Our children start as helpless babes and move on to teetering toddlers. We hold their hands and help them every step of the way. They are always at our side. They enter kindergarten. They're still in reach, but a bit more independent. Baker hasn't figuratively crested the hill yet, but I know those "What if?" questions will plague me when he finally does; heading off to college out of my site and my reach. I will worry about whether or not he'll remember all those lessons I've tried to teach him. The "rules" of life and guides to safe living. I'll worry that despite my lessons, unforeseen events will hurt him and I won't be there to help him back up. Of course, I can worry all I want. The fact that he will grow up, move on, and become the adult that he will be, will happen whether I worry or not. So all I can do is try to do the best I can now, hope he remembers what I say, and wait to see if he occasionally rides back to check in with me.

Friday, June 4, 2010

Field Day Inspired Thoughts

Baker's best friend didn't attend field day. He got in trouble at school two days in a row for hitting, so his mom said he couldn't go. She is my new parenting hero! Hurray for personal responsibility. I see so many parents who let their child's bad behavior slide or, worse yet, reinforce it. I've seen parents giggle and say, "how cute" when their young child does something wrong, like throwing food. I've seen parents make excuses for their older child's inappropriate behavior. I often wonder what they think they are accomplishing by doing this. Maybe they are saving their child some short-term stress and it is easier for them at the moment, but, long-term, they are setting their kids up to be spoiled, obnoxious adults who think the world owes them something. So, my friend K is my hero. She is teaching her son that there are consequences and some behaviors just aren't acceptable.

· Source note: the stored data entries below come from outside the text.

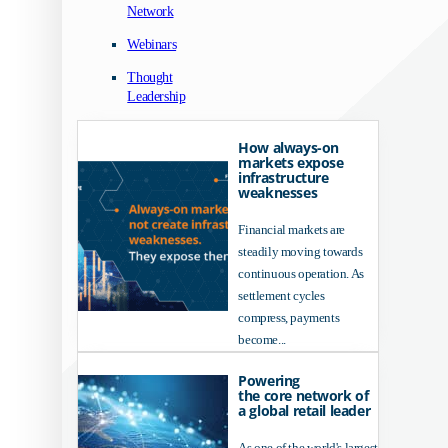
Network
Webinars
Thought
Leadership
How always-on
markets expose
infrastructure
weaknesses
Financial markets are
steadily moving towards
continuous operation. As
settlement cycles
compress, payments
become...
Powering
the core network of
a global retail leader
As one of the world's largest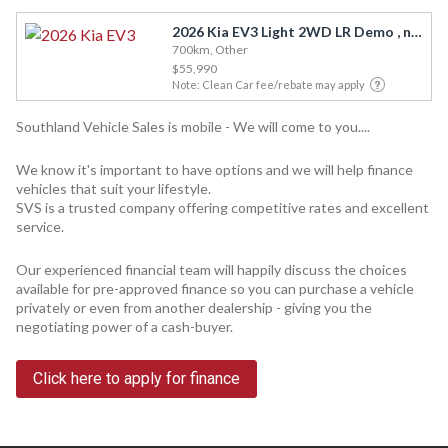
2026 Kia EV3 Light 2WD LR Demo , now available
700km, Other
$55,990
Note: Clean Car fee/rebate may apply
Southland Vehicle Sales is mobile - We will come to you....
We know it's important to have options and we will help finance
vehicles that suit your lifestyle.
SVS is a trusted company offering competitive rates and excellent
service.
Our experienced financial team will happily discuss the choices
available for pre-approved finance so you can purchase a vehicle
privately or even from another dealership - giving you the
negotiating power of a cash-buyer.
Click here to apply for finance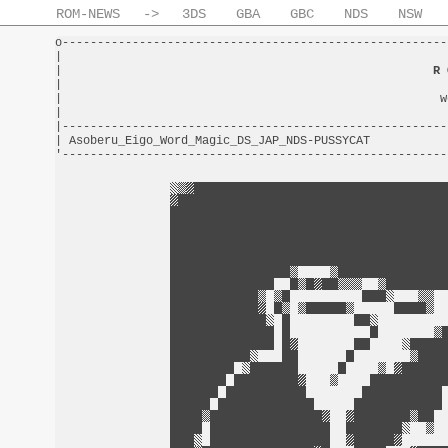
ROM-NEWS
->
3DS
GBA
GBC
NDS
NSW
o-------------------------------------------------------
|                                                       
|                                                     
R 
|                                                       
|                                                      w
|                                                       
|-------------------------------------------------------
| Asoberu_Eigo_Word_Magic_DS_JAP_NDS-PUSSYCAT           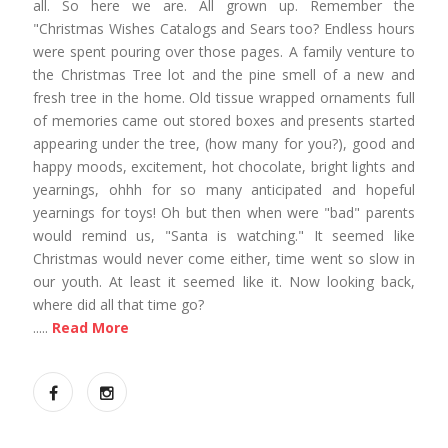
all. So here we are. All grown up. Remember the
"Christmas Wishes Catalogs and Sears too? Endless hours
were spent pouring over those pages. A family venture to
the Christmas Tree lot and the pine smell of a new and
fresh tree in the home. Old tissue wrapped ornaments full
of memories came out stored boxes and presents started
appearing under the tree, (how many for you?), good and
happy moods, excitement, hot chocolate, bright lights and
yearnings, ohhh for so many anticipated and hopeful
yearnings for toys! Oh but then when were "bad" parents
would remind us, "Santa is watching." It seemed like
Christmas would never come either, time went so slow in
our youth. At least it seemed like it. Now looking back,
where did all that time go?
.....
Read More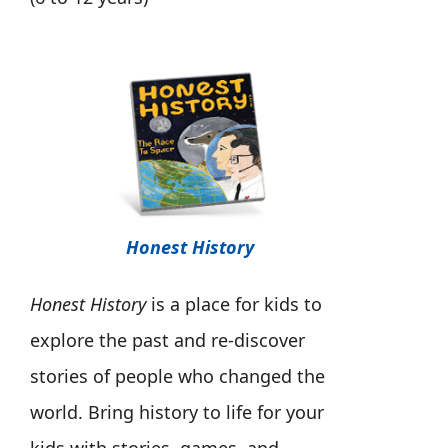
Honest History
Honest History
is a place for kids to
explore the past and re-discover
stories of people who changed the
world. Bring history to life for your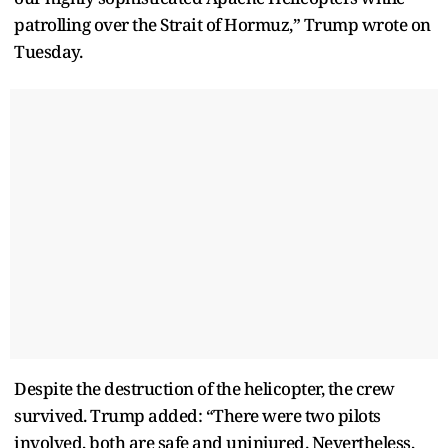
patrolling over the Strait of Hormuz,” Trump wrote on
Tuesday.
Despite the destruction of the helicopter, the crew
survived. Trump added: “There were two pilots
involved, both are safe and uninjured. Nevertheless,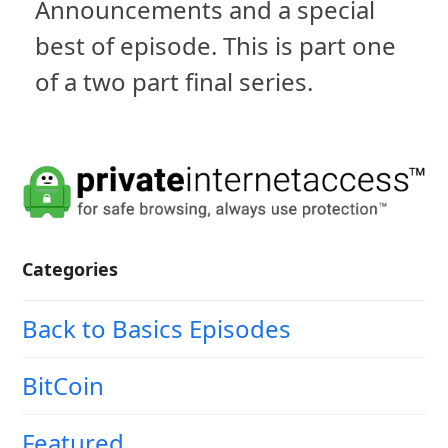
Announcements and a special
best of episode. This is part one
of a two part final series.
Categories
Back to Basics Episodes
BitCoin
Featured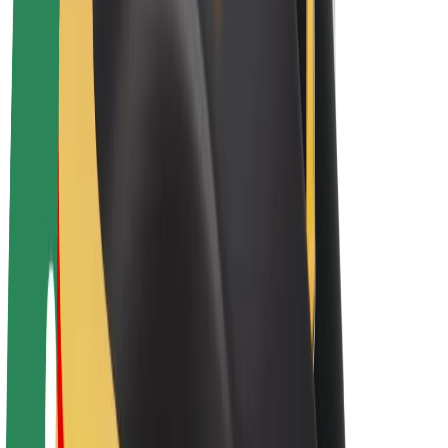
Bolt Plus
Earn with Bolt
Drivers
Driver earnings
Couriers
Courier earnings
Bolt Food Merchants
Fleets
Franchises
Company
Careers
About Bolt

Field day made me think about balance. I like to give my kids some freedom. Emery was walking towards the playground and I let him go. I knew where he was headed, I was watching him, and I planned on joining him in a few minutes. I don't need my child next to me every second. Another adult saw him walking, looked around, and glared at me for letting him go on his own. Maybe he didn't realize my intention, and I can understand that. Once I joined Emery and put him on the swing, a little boy asked me if he could swing. I asked where his mom was. He pointed and she was busy supervising one of the field day games. This little boy was on the playground for a good half hour without anyone watching or checking on him. I've seen that often too at other playgrounds. And so, you have to strike a balance between giving your kids some freedom (and yourself some breathing room) and temporarily "abandoning" your child to the playground. It is difficult. I've gotten distracted talking to a friend and lost track for a second of my child's whereabouts. But, it is infrequent and, overall, I do think I manage that balance of giving them room to explore and be independent without letting them get too far away.

My last thought is this. I was so excited to see the kids, in this day and age of political correctness and litigation, play "tug of war." They had such a good time and although it was called war, the school did a great job of promoting good sportsmanship.